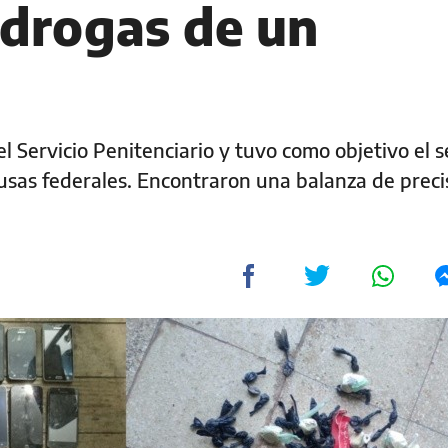
 drogas de un
 Servicio Penitenciario y tuvo como objetivo el s
usas federales. Encontraron una balanza de preci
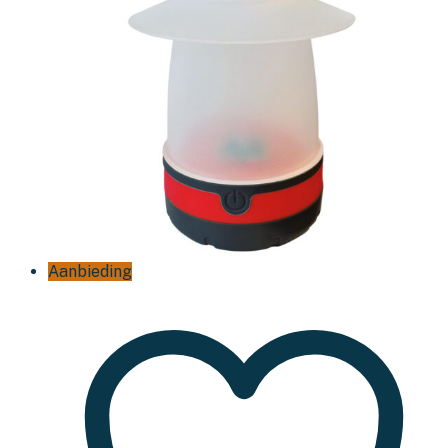
Aanbieding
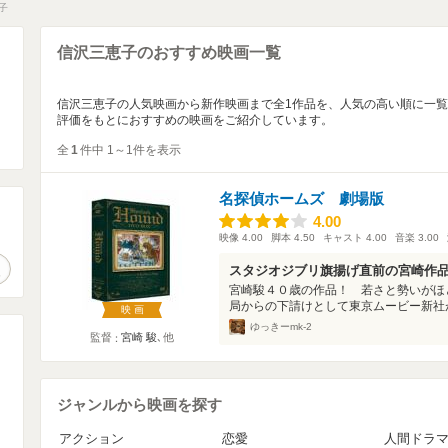
子
信沢三恵子のおすすめ映画一覧
信沢三恵子の人気映画から新作映画まで全1作品を、人気の高い順に一
評価をもとにおすすめの映画をご紹介しています。
全
1
件中 1～1件を表示
名探偵ホームズ 劇場版
4.00
4.00
。
映像
4.00
脚本
4.50
キャスト
4.00
音楽
3.00
作品検索
スタジオジブリ旗揚げ直前の宮崎作
宮崎駿４０歳の作品！ 若さと勢いがほ
局からの下請けとして東京ムービー新社が
映画
ゆっきーmk-2
監督
宮崎 駿
､他
ジャンルから映画を探す
アクション
恋愛
人間ドラ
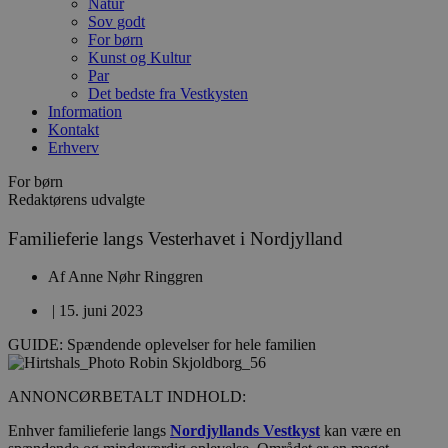
Natur
Sov godt
For børn
Kunst og Kultur
Par
Det bedste fra Vestkysten
Information
Kontakt
Erhverv
For børn
Redaktørens udvalgte
Familieferie langs Vesterhavet i Nordjylland
Af
Anne Nøhr Ringgren
|
15. juni 2023
GUIDE: Spændende oplevelser for hele familien
ANNONCØRBETALT INDHOLD:
Enhver familieferie langs
Nordjyllands Vestkyst
kan være en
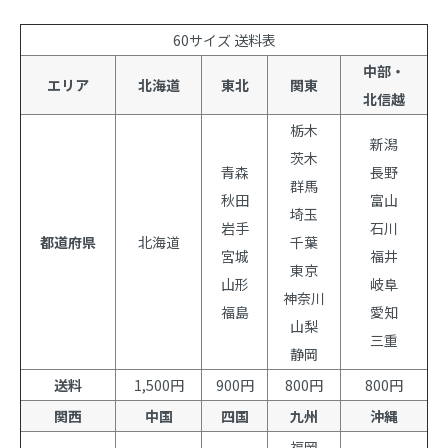
60サイズ 送料表
中部・
エリア
北海道
東北
関東
北信越
栃木
新潟
茨木
青森
長野
群馬
秋田
富山
埼玉
岩手
石川
都道府県
北海道
千葉
宮城
福井
東京
山形
岐阜
神奈川
福島
愛知
山梨
三重
静岡
送料
1,500円
900円
800円
800円
関西
中国
四国
九州
沖縄
福岡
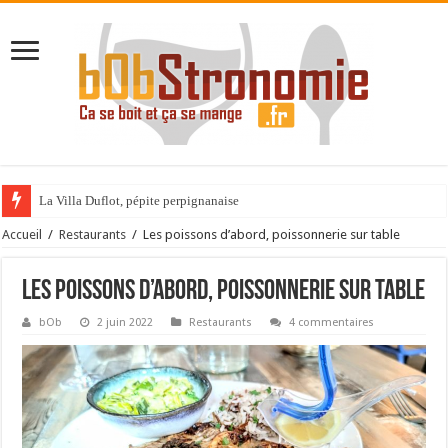
La Villa Duflot, pépite perpignanaise
Champagne !!!
Accueil
/
Restaurants
/
Les poissons d’abord, poissonnerie sur table
Les poissons d’abord, poissonnerie sur table
bOb
2 juin 2022
Restaurants
4 commentaires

##############################

* _Exercise description_
Could the material above be written out again word for word, with the pictures dropped?

* _Result of the exercise_
 drogas de un
 Servicio Penitenciario y tuvo como objetivo el s
usas federales. Encontraron una balanza de preci
Aanbieding
子
信沢三恵子のおすすめ映画一覧
信沢三恵子の人気映画から新作映画まで全1作品を、人気の高い順に一
評価をもとにおすすめの映画をご紹介しています。
全
1
件中 1～1件を表示
名探偵ホームズ 劇場版
4.00
4.00
。
映像
4.00
脚本
4.50
キャスト
4.00
音楽
3.00
作品検索
スタジオジブリ旗揚げ直前の宮崎作
宮崎駿４０歳の作品！ 若さと勢いがほ
局からの下請けとして東京ムービー新社が
映画
ゆっきーmk-2
監督
宮崎 駿
､他
ジャンルから映画を探す
アクション
恋愛
人間ドラ
Natur
Sov godt
For børn
Kunst og Kultur
Par
Det bedste fra Vestkysten
Information
Kontakt
Erhverv
For børn
Redaktørens udvalgte
Familieferie langs Vesterhavet i Nordjylland
Af
Anne Nøhr Ringgren
|
15. juni 2023
GUIDE: Spændende oplevelser for hele familien
ANNONCØRBETALT INDHOLD:
Enhver familieferie langs
Nordjyllands Vestkyst
kan være en
60サイズ 送料表
中部・
エリア
北海道
東北
関東
北信越
栃木
新潟
茨木
青森
長野
群馬
秋田
富山
埼玉
岩手
石川
都道府県
北海道
千葉
宮城
福井
東京
山形
岐阜
神奈川
福島
愛知
山梨
三重
静岡
送料
1,500円
900円
800円
800円
関西
中国
四国
九州
沖縄
福岡
La Villa Duflot, pépite perpignanaise
Champagne !!!
Accueil
/
Restaurants
/
Les poissons d’abord, poissonnerie sur table
Les poissons d’abord, poissonnerie sur table
bOb
2 juin 2022
Restaurants
4 commentaires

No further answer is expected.